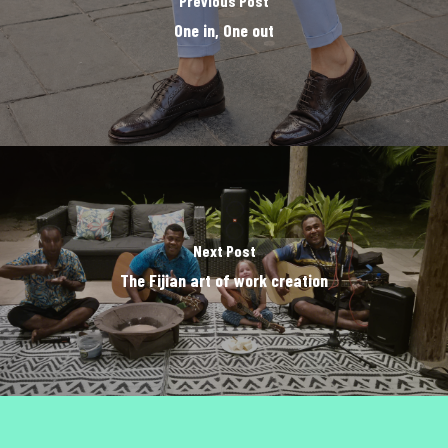
Previous Post
One in, One out
Next Post
The Fijian art of work creation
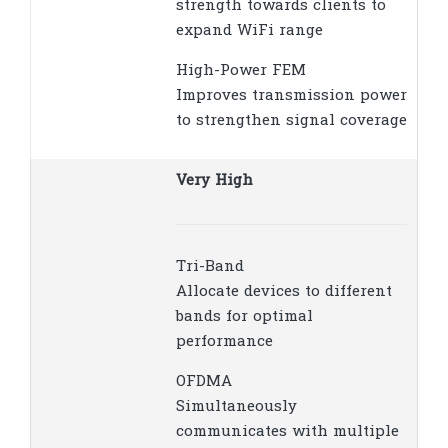
strength towards clients to
expand WiFi range
High-Power FEM
Improves transmission power
to strengthen signal coverage
Very High
Tri-Band
Allocate devices to different
bands for optimal
performance
OFDMA
Simultaneously
communicates with multiple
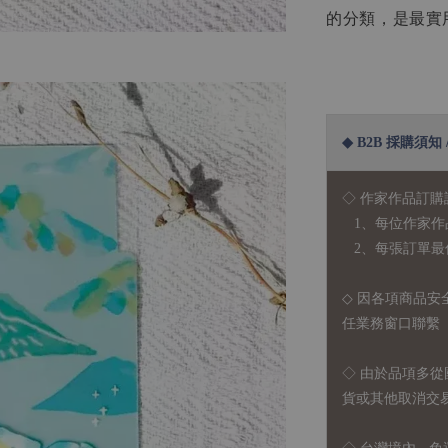
的分類，是最實
◆ B2B 採購須知 / B
◇ 作家作品訂購
1、每位作家作
2、每張訂單最低訂
◇ 因各項商品安
任業務窗口聯繫
◇
由於品項多從
貨或其他取消交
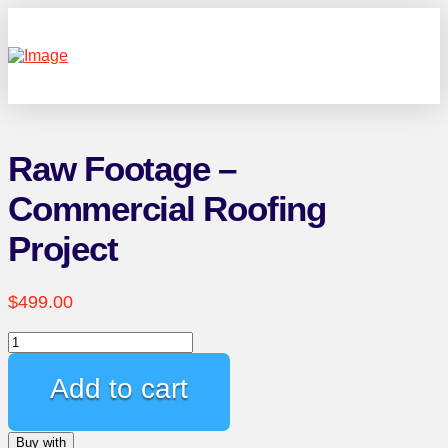
Raw Footage –
Commercial Roofing
Project
$
499.00
Raw
Footage
-
Add to cart
Commercial
Roofing
Buy with
Project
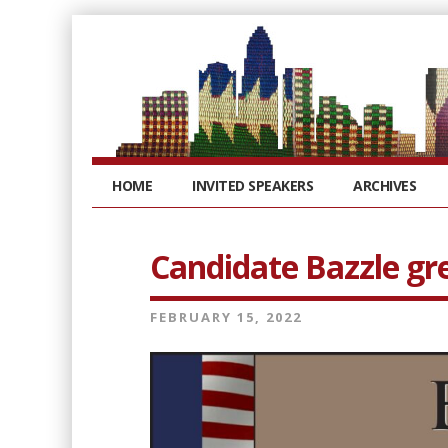
HOME
INVITED SPEAKERS
ARCHIVES
Candidate Bazzle gr
FEBRUARY 15, 2022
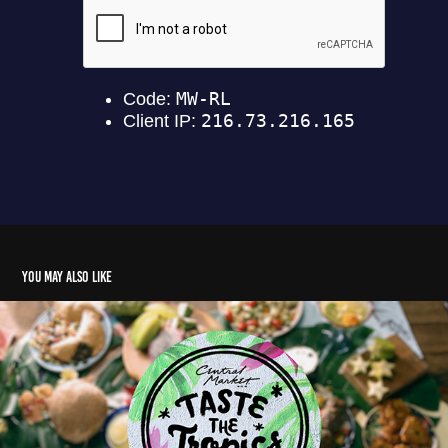
You may also like
Central Market Taste of the Tropics 2019
2021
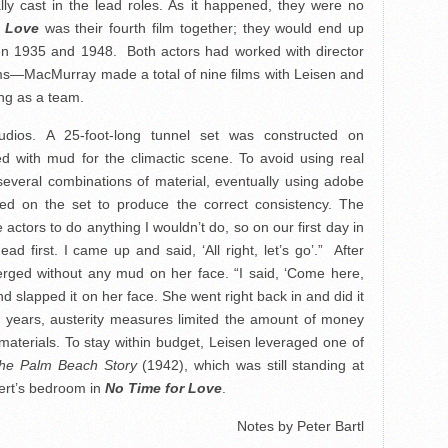
ly cast in the lead roles. As it happened, they were no
r Love
was their fourth film together; they would end up
een 1935 and 1948. Both actors had worked with director
lms—MacMurray made a total of nine films with Leisen and
king as a team.
dios. A 25-foot-long tunnel set was constructed on
ed with mud for the climactic scene. To avoid using real
everal combinations of material, eventually using adobe
ed on the set to produce the correct consistency. The
e actors to do anything I wouldn’t do, so on our first day in
ad first. I came up and said, ‘All right, let’s go’.”
After
merged without any mud on her face. “I said, ‘Come here,
d slapped it on her face. She went right back in and did it
r years, austerity measures limited the amount of money
aterials. To stay within budget, Leisen leveraged one of
he Palm Beach Story
(1942), which was still standing at
ert’s bedroom in
No Time for Love
.
Notes by Peter Bartl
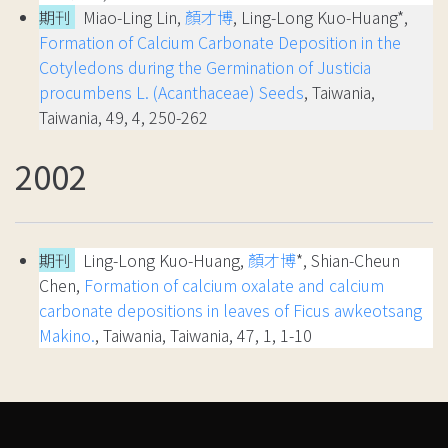
期刊
Miao-Ling Lin,
顏才博
, Ling-Long Kuo-Huang*,
Formation of Calcium Carbonate Deposition in the
Cotyledons during the Germination of Justicia
procumbens L. (Acanthaceae) Seeds
, Taiwania,
Taiwania, 49, 4, 250-262
2002
期刊
Ling-Long Kuo-Huang,
顏才博
*, Shian-Cheun
Chen,
Formation of calcium oxalate and calcium
carbonate depositions in leaves of Ficus awkeotsang
Makino.
, Taiwania, Taiwania, 47, 1, 1-10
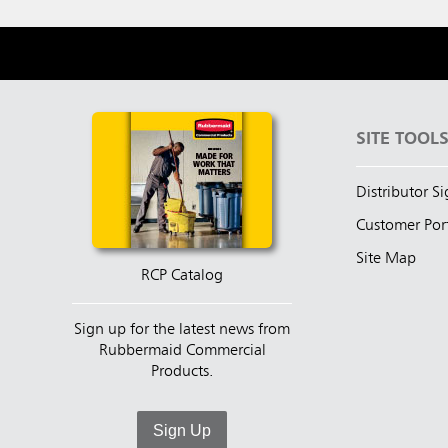
SITE TOOL
Distributor S
Customer Por
Site Map
RCP Catalog
Sign up for the latest news from
Rubbermaid Commercial
Products.
Sign Up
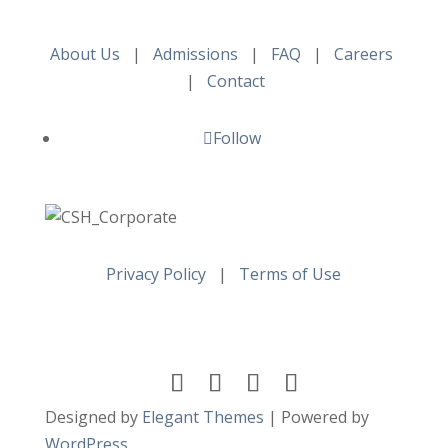
About Us
|
Admissions
|
FAQ
|
Careers
|
Contact
Follow
Privacy Policy
|
Terms of Use
Designed by
Elegant Themes
| Powered by
WordPress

> What you have to do:
Across all the entries, count the lines that contain the string "Formation", and give that number without anything else.

> Response to the exercise:
2